Re: core-data crash on save.
Re: core-data crash on save.
- Subject: Re: core-data crash on save.
- From: Quincey Morris <email@hidden>
- Date: Tue, 18 Nov 2008 10:06:32 -0800
On Nov 18, 2008, at 00:27, John Clayton wrote:
In my program I have a check-box that switches a particular effect
on/off, an opacity fade in this case. Switching the effect off will
delete the effect from the core-data graph in the following manner:
A - remove the effect object from the list of effects on the layer
(using core-data generated set accessor method)
B - delete the effect instance (using the managed object context
deleteObject: method)
switching it on (via the checkbox) adds a new Effect instance back
into the graph. My requirements are, among other things:
1 - when a layer effect is deleted, reflect the change immediately
in the UI
2 - don't orphan data objects in the DB
requirement #1 here is the interesting one. If I DO NOT perform
Step A, then I fail requirement #1, because step (B), while working
- is 'lazy' in the sense that I'll only see the delete at save
time. if I DO NOT perform step B, then I end up orphaning the
effect object (fail on #2), but I do fullfil requirement #1. I'd
like to have both - however, if I perform both Step A and Step B, I
crash on save (with what appears to be a double delete - i.e. msg
send to a dead object) :
You're not including some key information in this description. You
have a to-many relationship Layer->Effect. Is there an inverse
relationship Effect->Layer? If so, what is its delete rule?
If you have an inverse relationship, and the Effect->Layer delete rule
is Nullify, then it's not necessary to do part A -- it happens
automatically, and #1 happens as result, assuming that the UI is
properly watching for KVO notifications for the Layer's "effects"
property.
I suspect, though, that you actually have a memory management problem.

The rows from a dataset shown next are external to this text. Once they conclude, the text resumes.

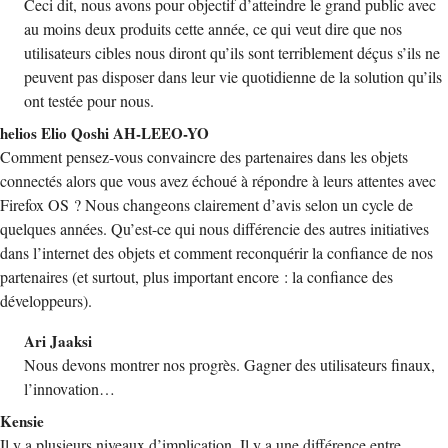
Ceci dit, nous avons pour objectif d’atteindre le grand public avec
au moins deux produits cette année, ce qui veut dire que nos
utilisateurs cibles nous diront qu’ils sont terriblement déçus s’ils ne
peuvent pas disposer dans leur vie quotidienne de la solution qu’ils
ont testée pour nous.
helios Elio Qoshi AH-LEEO-YO
Comment pensez-vous convaincre des partenaires dans les objets
connectés alors que vous avez échoué à répondre à leurs attentes avec
Firefox OS ? Nous changeons clairement d’avis selon un cycle de
quelques années. Qu’est-ce qui nous différencie des autres initiatives
dans l’internet des objets et comment reconquérir la confiance de nos
partenaires (et surtout, plus important encore : la confiance des
développeurs).
Ari Jaaksi
Nous devons montrer nos progrès. Gagner des utilisateurs finaux,
l’innovation…
Kensie
Il y a plusieurs niveaux d’implication. Il y a une différence entre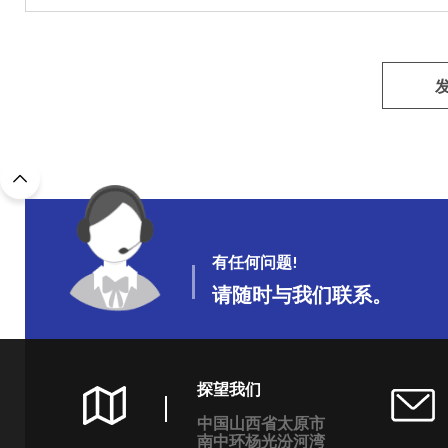
有任何问题!
请随时与我们联系。
探望我们
中国山西省太原市
南中环杨光汾河湾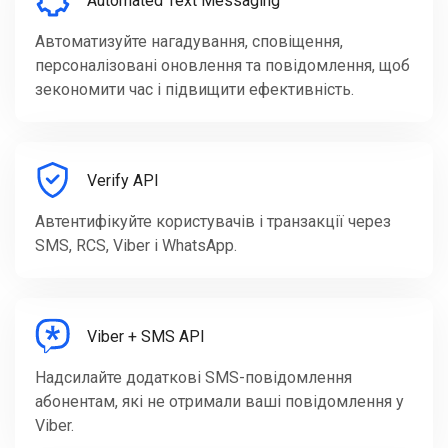
Automated Text Messaging
Автоматизуйте нагадування, сповіщення,
персоналізовані оновлення та повідомлення, щоб
зекономити час і підвищити ефективність.
Verify API
Автентифікуйте користувачів і транзакції через
SMS, RCS, Viber і WhatsApp.
Viber + SMS API
Надсилайте додаткові SMS-повідомлення
абонентам, які не отримали ваші повідомлення у
Viber.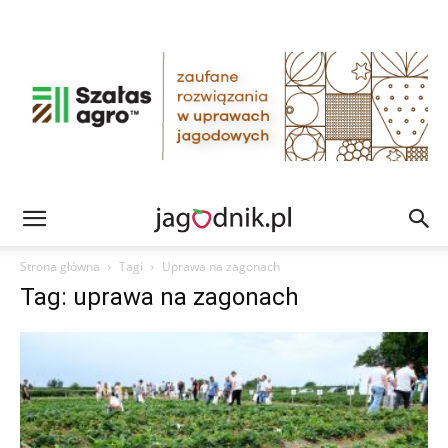
Strona główna
Tagi
Uprawa na zagonach
Tag: uprawa na zagonach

If you do A first, then it could well be that the Effect object is
immediately deallocated, unless you retain it before removing it from
the relationship. (It was retained before the removal because it was
in the NSSet representing the relationship, but possibly nowhere else.
Managed object contexts don't routinely retain their objects unless
you tell them to.) If you then do B next, you no longer have a valid
object to pass to deleteObject.
This might not be precisely what's happening, and of course it won't
happen like this if you're using garbage collection, but memory
management deserves some investigation, I think.